Collected data:
::::::::

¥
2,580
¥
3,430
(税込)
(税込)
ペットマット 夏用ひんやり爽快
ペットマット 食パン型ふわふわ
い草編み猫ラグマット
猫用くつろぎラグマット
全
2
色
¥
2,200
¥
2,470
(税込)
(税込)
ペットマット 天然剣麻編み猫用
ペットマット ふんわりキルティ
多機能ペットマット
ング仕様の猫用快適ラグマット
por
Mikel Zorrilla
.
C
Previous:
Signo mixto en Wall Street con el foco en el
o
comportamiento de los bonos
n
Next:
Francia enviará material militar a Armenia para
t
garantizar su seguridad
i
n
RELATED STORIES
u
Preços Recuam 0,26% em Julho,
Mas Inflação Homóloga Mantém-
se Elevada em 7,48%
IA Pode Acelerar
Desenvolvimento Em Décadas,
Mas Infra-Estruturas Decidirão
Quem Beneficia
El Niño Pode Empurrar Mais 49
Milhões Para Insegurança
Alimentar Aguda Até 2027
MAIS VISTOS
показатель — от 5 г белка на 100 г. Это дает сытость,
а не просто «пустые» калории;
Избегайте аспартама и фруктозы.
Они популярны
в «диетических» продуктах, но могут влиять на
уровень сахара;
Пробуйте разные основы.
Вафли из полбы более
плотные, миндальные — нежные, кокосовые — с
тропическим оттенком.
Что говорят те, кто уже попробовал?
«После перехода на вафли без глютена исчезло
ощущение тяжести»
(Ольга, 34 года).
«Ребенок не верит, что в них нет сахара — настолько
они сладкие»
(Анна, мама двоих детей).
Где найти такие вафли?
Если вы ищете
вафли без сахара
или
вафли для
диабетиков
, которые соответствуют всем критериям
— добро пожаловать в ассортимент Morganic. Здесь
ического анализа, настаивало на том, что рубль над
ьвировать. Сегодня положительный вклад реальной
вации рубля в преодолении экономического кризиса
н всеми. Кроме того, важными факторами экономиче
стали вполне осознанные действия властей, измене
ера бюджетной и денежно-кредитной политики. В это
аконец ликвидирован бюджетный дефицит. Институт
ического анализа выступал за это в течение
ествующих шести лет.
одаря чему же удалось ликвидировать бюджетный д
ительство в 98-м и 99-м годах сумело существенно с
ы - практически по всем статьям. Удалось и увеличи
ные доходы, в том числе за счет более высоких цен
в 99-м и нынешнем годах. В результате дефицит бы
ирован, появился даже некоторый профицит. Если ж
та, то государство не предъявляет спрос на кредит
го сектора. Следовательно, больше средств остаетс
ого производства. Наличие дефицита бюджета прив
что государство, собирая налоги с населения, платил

::::::::

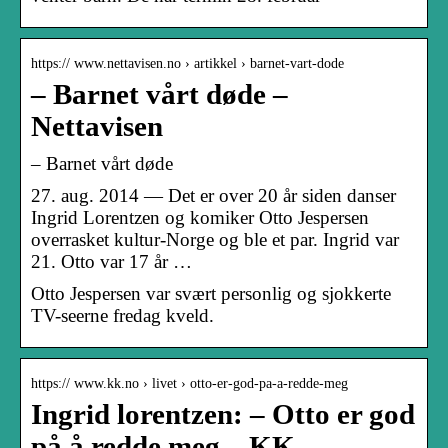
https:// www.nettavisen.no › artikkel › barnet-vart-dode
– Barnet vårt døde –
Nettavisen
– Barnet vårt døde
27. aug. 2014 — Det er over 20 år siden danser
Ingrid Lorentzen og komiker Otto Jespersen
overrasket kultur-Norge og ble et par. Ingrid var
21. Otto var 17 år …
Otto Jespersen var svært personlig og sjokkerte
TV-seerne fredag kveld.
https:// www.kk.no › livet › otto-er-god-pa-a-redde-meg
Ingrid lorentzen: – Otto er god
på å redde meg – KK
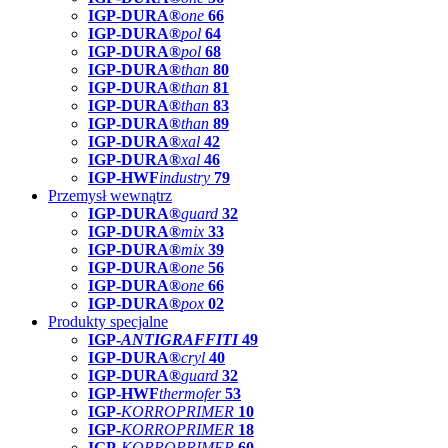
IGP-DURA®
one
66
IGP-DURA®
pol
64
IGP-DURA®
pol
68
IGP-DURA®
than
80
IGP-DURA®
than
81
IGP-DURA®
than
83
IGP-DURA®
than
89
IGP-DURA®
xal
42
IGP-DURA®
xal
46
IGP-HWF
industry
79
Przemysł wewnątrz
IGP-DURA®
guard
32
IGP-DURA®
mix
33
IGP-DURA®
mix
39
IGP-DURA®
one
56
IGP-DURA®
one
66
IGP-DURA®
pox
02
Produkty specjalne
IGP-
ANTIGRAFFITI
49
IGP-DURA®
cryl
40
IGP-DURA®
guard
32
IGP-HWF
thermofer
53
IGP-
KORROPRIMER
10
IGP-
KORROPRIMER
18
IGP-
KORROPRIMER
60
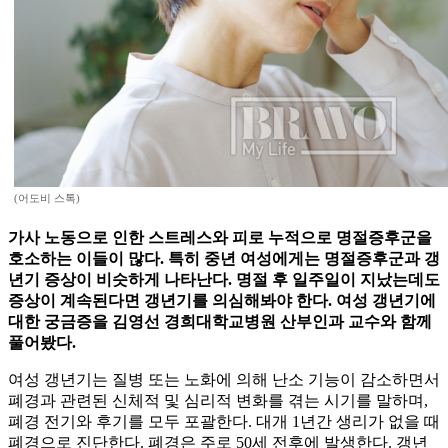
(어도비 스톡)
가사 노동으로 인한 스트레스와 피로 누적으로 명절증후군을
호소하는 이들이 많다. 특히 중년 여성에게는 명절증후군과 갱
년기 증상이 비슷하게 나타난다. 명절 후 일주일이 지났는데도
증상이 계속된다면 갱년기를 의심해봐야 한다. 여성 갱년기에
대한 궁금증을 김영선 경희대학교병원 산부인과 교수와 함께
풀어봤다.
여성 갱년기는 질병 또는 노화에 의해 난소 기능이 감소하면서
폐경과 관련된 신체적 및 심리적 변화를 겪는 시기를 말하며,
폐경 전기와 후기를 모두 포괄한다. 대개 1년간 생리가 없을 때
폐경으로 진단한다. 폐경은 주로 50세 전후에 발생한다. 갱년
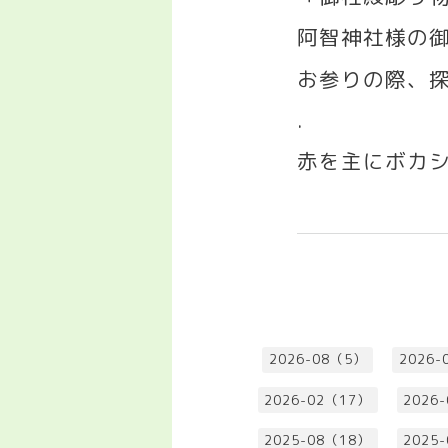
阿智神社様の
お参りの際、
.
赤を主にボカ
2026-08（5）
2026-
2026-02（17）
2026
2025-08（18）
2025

::::::::

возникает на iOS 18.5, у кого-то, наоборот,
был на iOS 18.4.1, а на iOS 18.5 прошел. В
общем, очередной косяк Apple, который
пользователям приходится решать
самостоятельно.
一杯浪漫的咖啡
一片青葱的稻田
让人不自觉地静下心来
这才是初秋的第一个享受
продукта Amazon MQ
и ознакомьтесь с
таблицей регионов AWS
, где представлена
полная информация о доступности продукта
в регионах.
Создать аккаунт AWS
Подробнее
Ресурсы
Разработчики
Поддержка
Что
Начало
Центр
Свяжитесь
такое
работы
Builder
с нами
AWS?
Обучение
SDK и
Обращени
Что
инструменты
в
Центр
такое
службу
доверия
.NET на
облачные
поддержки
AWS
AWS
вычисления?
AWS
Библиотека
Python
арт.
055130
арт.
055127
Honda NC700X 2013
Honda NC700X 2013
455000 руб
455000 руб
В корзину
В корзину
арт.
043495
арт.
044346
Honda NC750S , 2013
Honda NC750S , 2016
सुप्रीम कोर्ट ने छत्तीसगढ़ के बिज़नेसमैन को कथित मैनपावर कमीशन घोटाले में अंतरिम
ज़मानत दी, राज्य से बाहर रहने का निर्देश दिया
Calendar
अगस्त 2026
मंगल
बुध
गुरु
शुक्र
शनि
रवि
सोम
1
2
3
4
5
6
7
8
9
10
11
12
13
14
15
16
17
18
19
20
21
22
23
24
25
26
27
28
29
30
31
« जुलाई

::::::::

▶ [Required work]: Within the entries above, find each line where "сахара" appears; copy every one.

▶ [Solution below]:
уровень сахара;
«Ребенок не верит, что в них нет сахара — настолько
вафли без сахара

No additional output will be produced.